Je ne pouvais qu'hocher la tête. Une boule s'était formée dans ma gorge depuis quelques instants. Cela faisait une heure que tout le monde se préparait à partir. Maintenant dans la cour du château, George faisait signe à des élèves de Beauxbâtons afin de leur donner congé. Moi, je n'avais le cœur à saluer personne. Bien que notre propre départ n'eût pas encore lieu, il se trouvait plus proche que jamais, et je ne voulais pas y penser. Mais comment ne pas y songer quand tout le monde autour de soi se dit au revoir ?

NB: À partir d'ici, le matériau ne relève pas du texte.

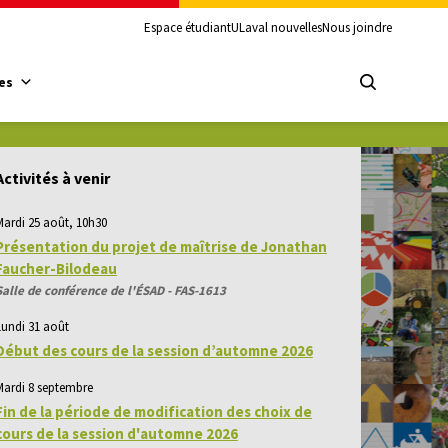
Espace étudiant
ULaval nouvelles
Nous joindre
es
Activités à venir
Mardi 25 août, 10h30
Présentation du projet de maîtrise de Jonathan
Faucher-Bilodeau
Salle de conférence de l'ÉSAD - FAS-1613
Lundi 31 août
Début des cours de la session d’automne 2026
Mardi 8 septembre
Fin de la période de modification des choix de
cours de la session d'automne 2026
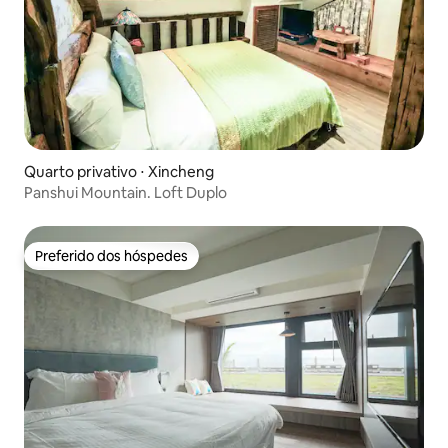
Quarto privativo ⋅ Xincheng
Panshui Mountain. Loft Duplo
Preferido dos hóspedes
Preferido dos hóspedes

Mes yeux se perdirent sur Hermione. Elle se trouvait un peu plus loin, en compagnie d'autres filles, elle semblait heureuse. La boule à ma gorge se renforça malgré mon sourire. Les mains dans les poches, je l'observais sans gêne. Personne ne pouvait me remarquer, mis à part mon frère qui, lui, savait déjà tout.
Hermione, il s'était passé tant de choses, cette année... Par où commencer ? Je n'arriverais pas à tout remettre dans l'ordre pour le moment, mais j'avais besoin de me souvenir. J'avais besoin de me rappeler que je n'y étais peut-être pas pour rien dans le sourire que tu portais en ce jour.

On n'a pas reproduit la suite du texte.